O deslocar do processo de etiquetagem da pobreza para cenários de “dependência
patológica” e de “desamparo moral” é instigado pelos empresários morais,
provenientes da direita político-partidária, causando uma rutura qualitativa
nas representações dominantes. Em 2009 o RSI deixa de ser associado à pobreza,
ao verificarmos uma quebra no número de incidências do conceito “pobreza”,
transferindo o RSI para o campo da “malandrice”. Esta alteração quantitativa e
qualitativa da associação do RSI deve-se à campanha legislativa para a
Assembleia da República, que decorreu em 2009, onde o RSI se torna um foco
noticioso sujeito ao escrutínio político. Com o surgimento dos primeiros sinais
do impacto da crise financeira em 2009 e em 2010, dão-se os primeiros passos
para a domesticação do RSI que, assente nas representações negativas dos
beneficiários, estrutura a legitimação da passagem das políticas de welfarepara
workfare. Em 2011, com a intervenção da Troikaem Portugal, a intensificação da
crise da dívida soberana, aliada à perceção de que o RSI é uma política social
que financia “ladrões” e “preguiçosos”, a crise atua como catalisador de
grandes transformações no Estado-Providência.
A proliferação de pânicos morais é capaz, pela sua dimensão e pela sua
virulência, de legitimar a inflexão das políticas sociais e a retração da
intervenção estatal, redefinindo a fisionomia do Estado Social e das sociedades
(Wacquant, 2000). A associação do RSI a cenários e a comportamentos
caracterizados pelo desvio, bem como o enfoque na ética do trabalho como
elemento estruturante da vida social criam o contexto favorável à
descredibilização e à descapitalização não só desta medida particular, mas das
políticas sociais em geral.
Desta maneira, fica facilitada uma transição qualitativa da rede de segurança
do Estado-Providência para a montagem de uma rede disciplinar do Estado-
Penitenciário, em que os serviços sociais se transformam em instrumentos de
vigilância, controlo e disciplina das “classes perigosas”, uma vez que estas
provocam sentimentos de insegurança que legitimam o reforço do Estado Penal.

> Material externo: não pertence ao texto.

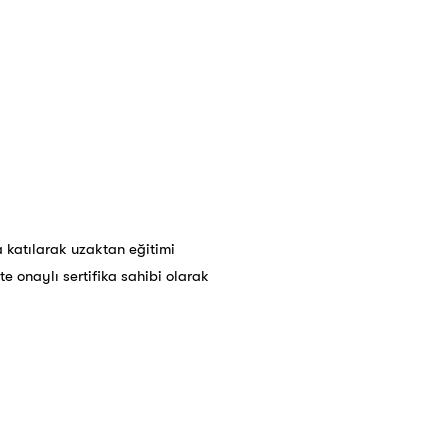
a katılarak uzaktan eğitimi
te onaylı sertifika sahibi olarak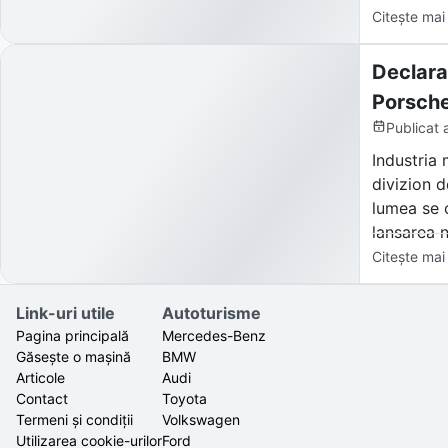
Citește mai
Declara
Porsche
Publicat
Industria 
divizion d
lumea se 
lansarea n
Mans), dec
Citește mai
Reacția pi
Link-uri utile
Autoturisme
și gigantu
Pagina principală
Mercedes-Benz
Găsește o mașină
BMW
Articole
Audi
Contact
Toyota
Termeni și condiții
Volkswagen
Utilizarea cookie-urilor
Ford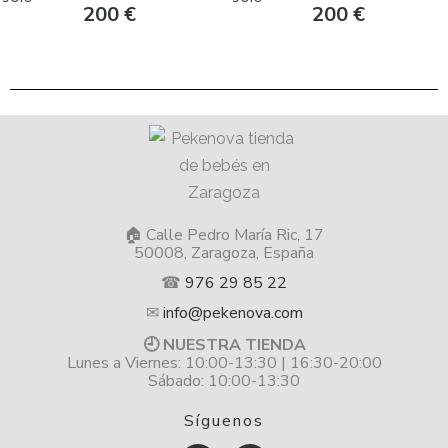
200
€
200
€
🏠 Calle Pedro María Ric, 17
50008, Zaragoza, España
☎
976 29 85 22
✉
info@pekenova.com
🕘 NUESTRA TIENDA
Lunes a Viernes: 10:00-13:30 | 16:30-20:00
Sábado: 10:00-13:30
Síguenos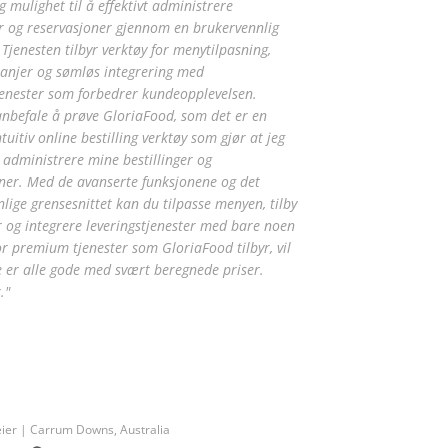
g mulighet til å effektivt administrere
er og reservasjoner gjennom en brukervennlig
 Tjenesten tilbyr verktøy for menytilpasning,
anjer og sømløs integrering med
jenester som forbedrer kundeopplevelsen.
 anbefale å prøve GloriaFood, som det er en
tuitiv online bestilling verktøy som gjør at jeg
 administrere mine bestillinger og
ner. Med de avanserte funksjonene og det
lige grensesnittet kan du tilpasse menyen, tilby
og integrere leveringstjenester med bare noen
For premium tjenester som GloriaFood tilbyr, vil
de er alle gode med svært beregnede priser.
."
ier | Carrum Downs, Australia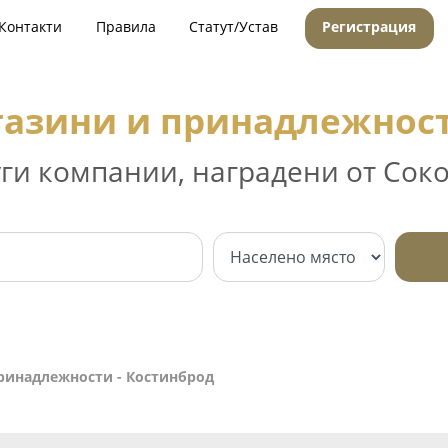
Контакти
Правила
Статут/Устав
Регистрация
азини и принадлежност
уги компании, наградени от Соко
ринадлежности - Костинброд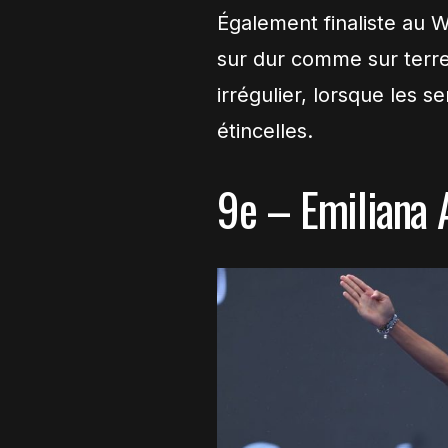
Également finaliste au W1
sur dur comme sur terre
irrégulier, lorsque les 
étincelles.
9e – Emiliana 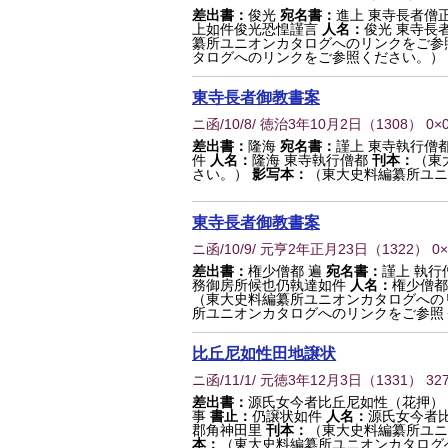
差出書：
俊光
宛名書：
進上 東寺長者僧
上如件俊光恐惶謹言
人名：
俊光 東寺長
纂所ユニオンカタログへのリンクをご参
タログへのリンクをご参照ください。）
東寺長者御教書案
ニ函/10/8/ 徳治3年10月2日
（
1308
） 0×
差出書：
隆海
宛名書：
謹上 東寺執行僧
件
人名：
隆海 東寺執行僧都
刊本：
（東
さい。）
影写本：
（東大史料編纂所ユニ
東寺長者御教書案
ニ函/10/9/ 元亨2年正月23日
（
1322
） 0
差出書：
権少僧都 遍
宛名書：
謹上 執行
務御房所候也仍執達如件
人名：
権少僧都
（東大史料編纂所ユニオンカタログへの
所ユニオンカタログへのリンクをご参照
比丘尼如性田地譲状
ニ函/11/1/ 元徳3年12月3日
（
1331
） 32
差出書：
源氏女今者比丘尼如性（花押）
事
書止：
仍譲状如件
人名：
源氏女今者比
郡角神田里
刊本：
（東大史料編纂所ユニ
本：
（東大史料編纂所ユニオンカタログ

Apesar da fabricação das representações sociais parecer algo irrelevante, é o
elemento justificativo para os cortes na ação social, encarada como
“excessivamente generosa” para pessoas que fogem à ética do trabalho e “não
querem trabalhar”. A escalada deste tipo de etiquetagem intensifica o processo
de desfiliação, empurrando os beneficiários do RSI, já altamente
estigmatizados, para as margens da sociedade, instigando a profecia de desvio e
de destruição da moralidade dominante, numa auto profecia que, em certos casos,
se confirma.
As ideias não vivem sem organização e a disputa pela hegemonia é uma disputa
pela direção política das ideias26. A estratégia para efetuar uma profunda
reestruturação e realinhamento do Estado-Providência consiste em
descredibilizar o RSI tanto ao nível da sua implementação – ao demonstrar que
os beneficiários do RSI, os “maus pobres”, não merecem o apoio do Estado –,
como ao nível económico, ao apresentar a medida como um gasto excessivo. A
estratégia consiste em descredibilizar e punir, e o discurso em torno do RSI
torna-se fulcral e determinante, abrindo caminho para um declínio do estado
social e para a ascensão do estado brutal. A gestão do medo e da tolerância
zeroem torno do RSI torna-se uma questão da maior importância porque é uma
questão de poder e legitimação, que ganha uma crescente expressão no espaço
político para transformar o Estado-Providência em Estado Penitenciário.